Exercise instructions:
Transcribe the whole listing exactly; the images stay out.

Records for the task:
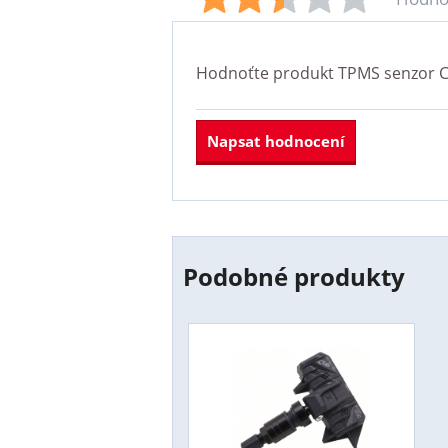
Hodnoťte produkt
TPMS senzor C
Napsat hodnocení
Podobné produkty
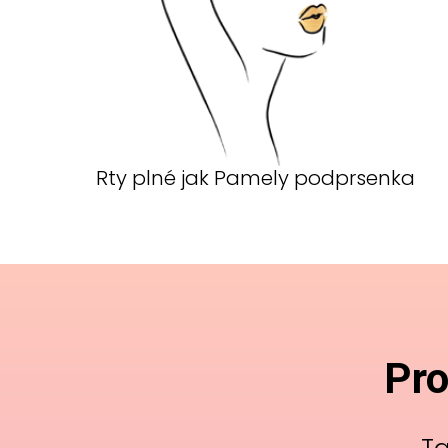
Rty plné jak Pamely podprsenka
Pro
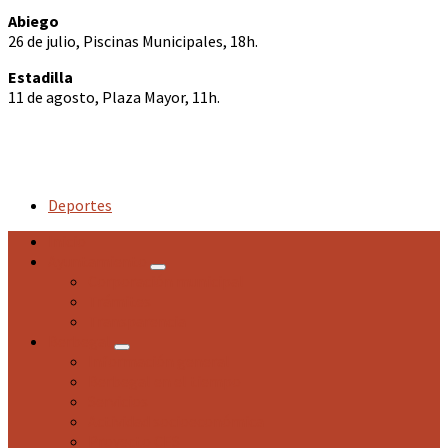
Abiego
26 de julio, Piscinas Municipales, 18h.
Estadilla
11 de agosto, Plaza Mayor, 11h.
Deportes
Inicio
Ayuntamiento
Corporación municipal
Trámites
Transparencia
Berbegal
Información general
Berbegal en el tiempo
Servicios
Actividad socioeconómica
Proyecto CES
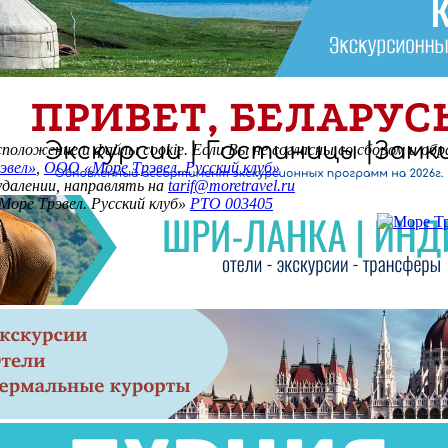
асположение и файлы cookie. Если Вы не согласны со сбором и о
эвел»
,
ООО «Море Трэвел. Русский клуб»
 удалении, направлять на
tarif@moretravel.ru
Море Трэвел. Русский клуб»
РТО 003405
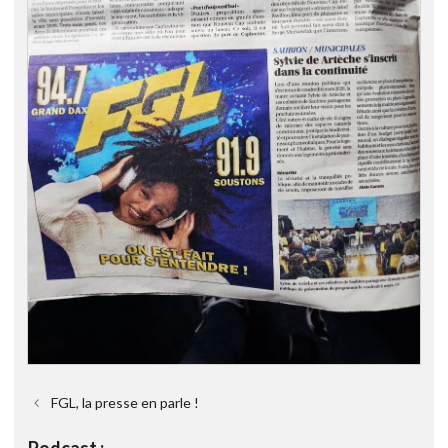
FGL, la presse en parle !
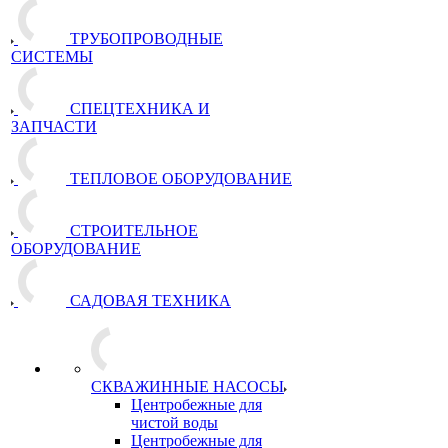
ТРУБОПРОВОДНЫЕ
СИСТЕМЫ
СПЕЦТЕХНИКА И
ЗАПЧАСТИ
ТЕПЛОВОЕ ОБОРУДОВАНИЕ
СТРОИТЕЛЬНОЕ
ОБОРУДОВАНИЕ
САДОВАЯ ТЕХНИКА
СКВАЖИННЫЕ НАСОСЫ
Центробежные для
чистой воды
Центробежные для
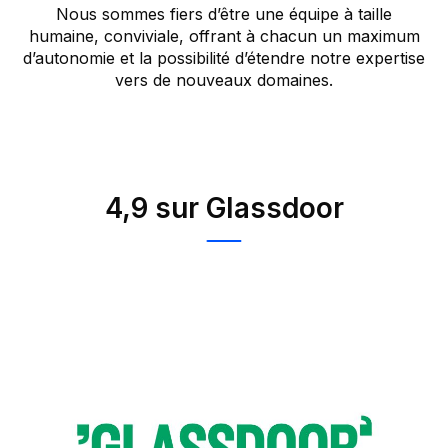
Nous sommes fiers d’être une équipe à taille
humaine, conviviale, offrant à chacun un maximum
d’autonomie et la possibilité d’étendre notre expertise
vers de nouveaux domaines.
4,9 sur Glassdoor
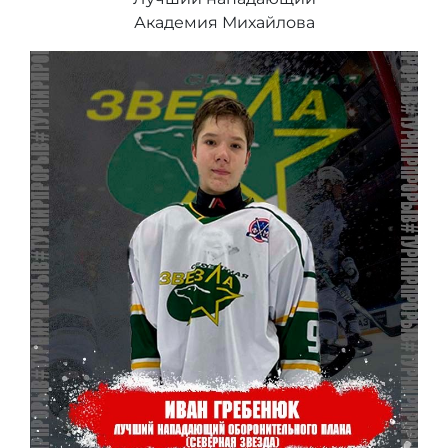
Академия Михайлова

Response to this exercise:
Hodnoťte produkt
TPMS senzor C
Napsat hodnocení
Podobné produkty
Rty plné jak Pamely podprsenka
Pro
Abiego
26 de julio, Piscinas Municipales, 18h.
Estadilla
11 de agosto, Plaza Mayor, 11h.
Deportes
Inicio
Ayuntamiento
Corporación municipal
Trámites
Transparencia
Berbegal
Información general
Berbegal en el tiempo
Servicios
Actividad socioeconómica
Proyecto CES
асположение и файлы cookie. Если Вы не согласны со сбором и о
эвел»
,
ООО «Море Трэвел. Русский клуб»
 удалении, направлять на
tarif@moretravel.ru
Море Трэвел. Русский клуб»
РТО 003405
FGL, la presse en parle !
ТРУБОПРОВОДНЫЕ
СИСТЕМЫ
СПЕЦТЕХНИКА И
ЗАПЧАСТИ
ТЕПЛОВОЕ ОБОРУДОВАНИЕ
СТРОИТЕЛЬНОЕ
ОБОРУДОВАНИЕ
САДОВАЯ ТЕХНИКА
СКВАЖИННЫЕ НАСОСЫ
Центробежные для
чистой воды
Центробежные для
Nous sommes fiers d’être une équipe à taille
humaine, conviviale, offrant à chacun un maximum
d’autonomie et la possibilité d’étendre notre expertise
vers de nouveaux domaines.
4,9 sur Glassdoor
Академия Михайлова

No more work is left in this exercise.